You’d have to wear the disguise for Joe.
What a disgusting turn of events.
Could you blame him? Yes.
Were you going to? No.
You could be the cool girl. Keep Joe around. Not scare him off with questions like, “How long have you known about this?” and, “Is this legally even allowed?” and, “What the fuck do you even think you’re doing?”. Questions that definitely all needed answers, but you weren’t going to ask them.
You’d learn the answers along the way, you were sure.
Cool girl.
Come dawn, you had managed to stuff your own emotions down somewhere deep. Hoped they’d stay down there until you decided they could bubble back up.
You also hoped that where your cheekbone pressed into his hair would somehow leave a bruise there. On both of you. So he could feel and see how fucked up this was.
Joe’s alarm went, and you swallowed all feelings even further down.
Closed your eyes and felt Joe stir.
Felt him remove the arm that had stayed in place around your waist to turn the alarm off.
Heard him groan and move back to snuggle up close again, and for a minute, you decided to fully just enjoy it for what it was. Closeness with the guy you liked.
Fuck.
The guy you liked.
You let a hand snake into his hair as you felt him burrow back into your neck. Classic five-more-minutes move. When you softly scratched at his scalp, Joe moaned.
All drawn out.
All sleepy.
“Gon’ make me drool,” he croaked, voice hoarse and low. “Fall back asleep.”

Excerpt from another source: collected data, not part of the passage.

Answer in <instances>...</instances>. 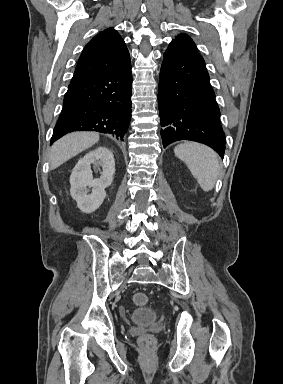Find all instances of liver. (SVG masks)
<instances>
[{
	"label": "liver",
	"mask_w": 283,
	"mask_h": 384,
	"mask_svg": "<svg viewBox=\"0 0 283 384\" xmlns=\"http://www.w3.org/2000/svg\"><path fill=\"white\" fill-rule=\"evenodd\" d=\"M99 142L97 132H73L54 142L50 152V170H55L70 158H74L83 150H88Z\"/></svg>",
	"instance_id": "1"
}]
</instances>
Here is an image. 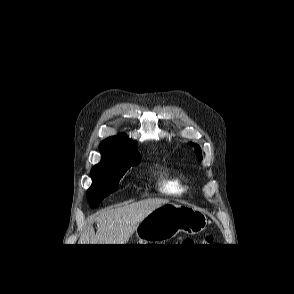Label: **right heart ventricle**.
<instances>
[{
	"label": "right heart ventricle",
	"mask_w": 294,
	"mask_h": 294,
	"mask_svg": "<svg viewBox=\"0 0 294 294\" xmlns=\"http://www.w3.org/2000/svg\"><path fill=\"white\" fill-rule=\"evenodd\" d=\"M158 190L167 195H182L187 192L188 185L181 176L167 172L158 182Z\"/></svg>",
	"instance_id": "right-heart-ventricle-1"
}]
</instances>
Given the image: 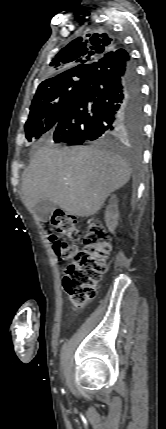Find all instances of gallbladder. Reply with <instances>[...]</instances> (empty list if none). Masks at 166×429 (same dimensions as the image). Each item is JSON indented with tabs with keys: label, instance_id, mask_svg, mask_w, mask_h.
Instances as JSON below:
<instances>
[{
	"label": "gallbladder",
	"instance_id": "obj_1",
	"mask_svg": "<svg viewBox=\"0 0 166 429\" xmlns=\"http://www.w3.org/2000/svg\"><path fill=\"white\" fill-rule=\"evenodd\" d=\"M57 205L49 200H40L34 206V211L42 222H47Z\"/></svg>",
	"mask_w": 166,
	"mask_h": 429
}]
</instances>
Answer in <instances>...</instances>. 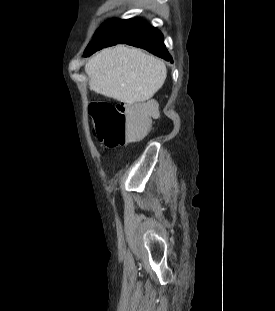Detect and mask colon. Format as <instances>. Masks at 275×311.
<instances>
[{"label": "colon", "mask_w": 275, "mask_h": 311, "mask_svg": "<svg viewBox=\"0 0 275 311\" xmlns=\"http://www.w3.org/2000/svg\"><path fill=\"white\" fill-rule=\"evenodd\" d=\"M89 111L96 138L109 149L142 139L149 131L151 119L158 116L152 104L123 106L99 101L92 103Z\"/></svg>", "instance_id": "colon-1"}]
</instances>
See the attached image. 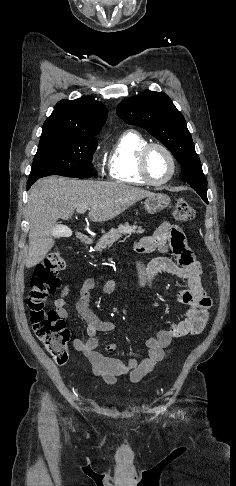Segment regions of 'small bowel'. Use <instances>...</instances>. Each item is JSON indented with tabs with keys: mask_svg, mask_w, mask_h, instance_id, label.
<instances>
[{
	"mask_svg": "<svg viewBox=\"0 0 236 486\" xmlns=\"http://www.w3.org/2000/svg\"><path fill=\"white\" fill-rule=\"evenodd\" d=\"M136 251L140 253L171 251L176 256V261L167 257H157L147 265L136 261L138 285L142 290H151L159 273L175 275L187 283V289L177 292L176 298L188 309L181 321L172 323L167 329L158 331L145 341L147 354L144 358H131L124 363L120 359L105 356L97 351V334L113 332L116 326L113 322L100 319L92 311L90 294L95 289L96 283L92 278L86 279L80 288L76 303L77 312L87 323L86 336L84 339H74L73 347L83 353L93 373L111 385L115 384L120 376L126 374L132 383H137L148 376L159 363L169 358L170 345L174 339L200 334L209 318L208 309L211 300L201 283V265L195 260L193 252L187 246L185 235L178 226L163 222L151 235L137 242ZM116 284L114 279L107 281L101 287V292L104 294L112 292ZM69 291L70 287L65 285L54 300L55 312L61 319H66L69 315L66 302ZM115 349L114 343L106 346L107 352H113Z\"/></svg>",
	"mask_w": 236,
	"mask_h": 486,
	"instance_id": "c3829d8e",
	"label": "small bowel"
}]
</instances>
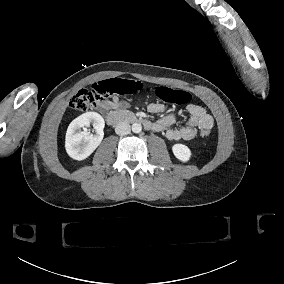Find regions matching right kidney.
Masks as SVG:
<instances>
[{"label": "right kidney", "instance_id": "right-kidney-1", "mask_svg": "<svg viewBox=\"0 0 284 284\" xmlns=\"http://www.w3.org/2000/svg\"><path fill=\"white\" fill-rule=\"evenodd\" d=\"M93 125L96 134H90L85 128ZM84 128V131H82ZM103 118L94 112L82 114L71 122L66 133V152L77 161L88 158L100 145L103 139Z\"/></svg>", "mask_w": 284, "mask_h": 284}]
</instances>
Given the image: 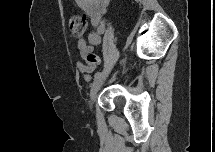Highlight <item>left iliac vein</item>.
<instances>
[{
    "instance_id": "4c4485c4",
    "label": "left iliac vein",
    "mask_w": 215,
    "mask_h": 152,
    "mask_svg": "<svg viewBox=\"0 0 215 152\" xmlns=\"http://www.w3.org/2000/svg\"><path fill=\"white\" fill-rule=\"evenodd\" d=\"M111 71V67H107L104 69L103 72H101V75L94 81L91 91H90V100H89V107L92 108L93 102L95 101L97 97V92L105 79L108 77L109 73Z\"/></svg>"
}]
</instances>
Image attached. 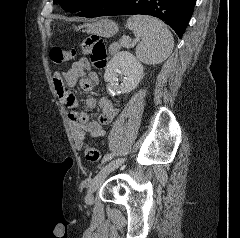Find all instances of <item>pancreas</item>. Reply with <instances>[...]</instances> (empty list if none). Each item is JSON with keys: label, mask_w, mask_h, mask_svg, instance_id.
Segmentation results:
<instances>
[{"label": "pancreas", "mask_w": 240, "mask_h": 238, "mask_svg": "<svg viewBox=\"0 0 240 238\" xmlns=\"http://www.w3.org/2000/svg\"><path fill=\"white\" fill-rule=\"evenodd\" d=\"M121 46H122L121 42H119V43H118V42L112 43V44L109 46V49H108L109 54H110V55L115 54L116 52H118V51L120 50Z\"/></svg>", "instance_id": "pancreas-1"}]
</instances>
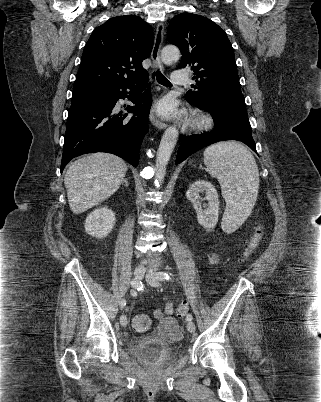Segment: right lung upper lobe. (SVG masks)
<instances>
[{"label":"right lung upper lobe","instance_id":"1","mask_svg":"<svg viewBox=\"0 0 321 402\" xmlns=\"http://www.w3.org/2000/svg\"><path fill=\"white\" fill-rule=\"evenodd\" d=\"M153 30L138 16H117L97 27L85 45L74 86L127 85L147 79Z\"/></svg>","mask_w":321,"mask_h":402}]
</instances>
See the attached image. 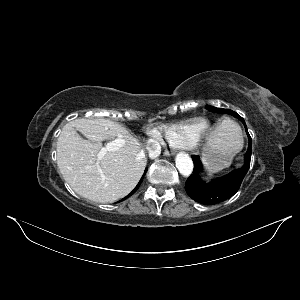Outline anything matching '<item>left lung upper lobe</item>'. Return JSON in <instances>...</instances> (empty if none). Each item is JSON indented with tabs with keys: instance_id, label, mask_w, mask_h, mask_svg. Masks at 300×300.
Returning <instances> with one entry per match:
<instances>
[{
	"instance_id": "1",
	"label": "left lung upper lobe",
	"mask_w": 300,
	"mask_h": 300,
	"mask_svg": "<svg viewBox=\"0 0 300 300\" xmlns=\"http://www.w3.org/2000/svg\"><path fill=\"white\" fill-rule=\"evenodd\" d=\"M207 108L212 111V112H216V113H229V114H232L233 116L239 118L243 123L244 120L242 117H240L236 112L232 111V110H229V109H222V108H216V107H213V106H207Z\"/></svg>"
}]
</instances>
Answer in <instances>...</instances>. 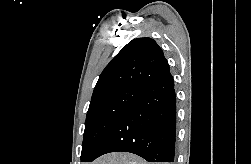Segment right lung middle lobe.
Masks as SVG:
<instances>
[{
	"label": "right lung middle lobe",
	"instance_id": "1",
	"mask_svg": "<svg viewBox=\"0 0 251 164\" xmlns=\"http://www.w3.org/2000/svg\"><path fill=\"white\" fill-rule=\"evenodd\" d=\"M140 89L122 87L91 99L85 121L81 161L91 154L97 142L117 118L138 98Z\"/></svg>",
	"mask_w": 251,
	"mask_h": 164
}]
</instances>
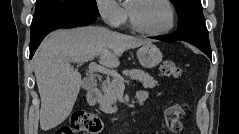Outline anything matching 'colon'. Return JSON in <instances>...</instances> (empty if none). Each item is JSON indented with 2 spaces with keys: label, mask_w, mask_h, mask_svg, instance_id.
Returning <instances> with one entry per match:
<instances>
[{
  "label": "colon",
  "mask_w": 239,
  "mask_h": 134,
  "mask_svg": "<svg viewBox=\"0 0 239 134\" xmlns=\"http://www.w3.org/2000/svg\"><path fill=\"white\" fill-rule=\"evenodd\" d=\"M160 70L162 75L166 78L176 79L181 76V68L171 59L165 60L161 64ZM188 108L186 103H176L166 109L165 122L171 132H181L182 123L180 119L186 114ZM101 130L102 124L97 117L79 111L73 114L70 125L58 128L55 134H74L78 132L99 134Z\"/></svg>",
  "instance_id": "5ec220e1"
}]
</instances>
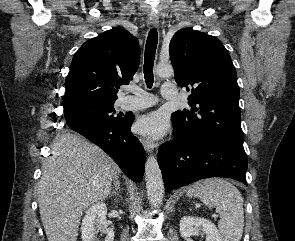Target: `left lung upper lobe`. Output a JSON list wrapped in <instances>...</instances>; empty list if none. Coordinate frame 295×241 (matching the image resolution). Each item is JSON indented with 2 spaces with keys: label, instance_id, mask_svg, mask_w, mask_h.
I'll list each match as a JSON object with an SVG mask.
<instances>
[{
  "label": "left lung upper lobe",
  "instance_id": "obj_1",
  "mask_svg": "<svg viewBox=\"0 0 295 241\" xmlns=\"http://www.w3.org/2000/svg\"><path fill=\"white\" fill-rule=\"evenodd\" d=\"M169 54L177 84L191 91L192 109L172 114L180 135L186 140L210 137L243 145L236 70L221 41L183 28L173 35Z\"/></svg>",
  "mask_w": 295,
  "mask_h": 241
}]
</instances>
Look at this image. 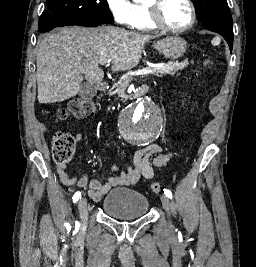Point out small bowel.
<instances>
[{
  "instance_id": "c3829d8e",
  "label": "small bowel",
  "mask_w": 256,
  "mask_h": 267,
  "mask_svg": "<svg viewBox=\"0 0 256 267\" xmlns=\"http://www.w3.org/2000/svg\"><path fill=\"white\" fill-rule=\"evenodd\" d=\"M76 141H80L82 136L76 135ZM173 157V153L164 152L160 144L150 143L139 148L133 157V164L119 171L117 166H112L111 170L115 174L108 177L105 182L99 180H89L85 174L80 177L70 176L66 171L65 163H58L57 174L61 182L67 187H77L78 189L88 188V195L94 201H100L111 189L123 185H136L141 179H151L154 176V167L165 166Z\"/></svg>"
}]
</instances>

You could burst at the seams with how much you wanted that.
Tightening up a leg around his, you used your other hand to lightly stroke fingers up and down his back and felt how Joe sank deeper.
Was this not the nicest thing ever?
Was Joe not going to fucking miss this?
Why the fuck was he going to move?
Joe allowed himself your touches for a few more minutes before a forced deep inhale pulled him from your grasp on him. It was still dark outside, and when Joe disappeared for a morning shower, you contemplated your next move.
Go to your own bed, fall back asleep, and then hopefully sleep through the whole day?
Or go wash your face, do your make-up, and get ready for the day?
Or have breakfast now, and disappear into your bathroom when Joe would have his?
Yea.
That seemed smart.
Breakfast now and then get ready for the day when Joe would come in to have his.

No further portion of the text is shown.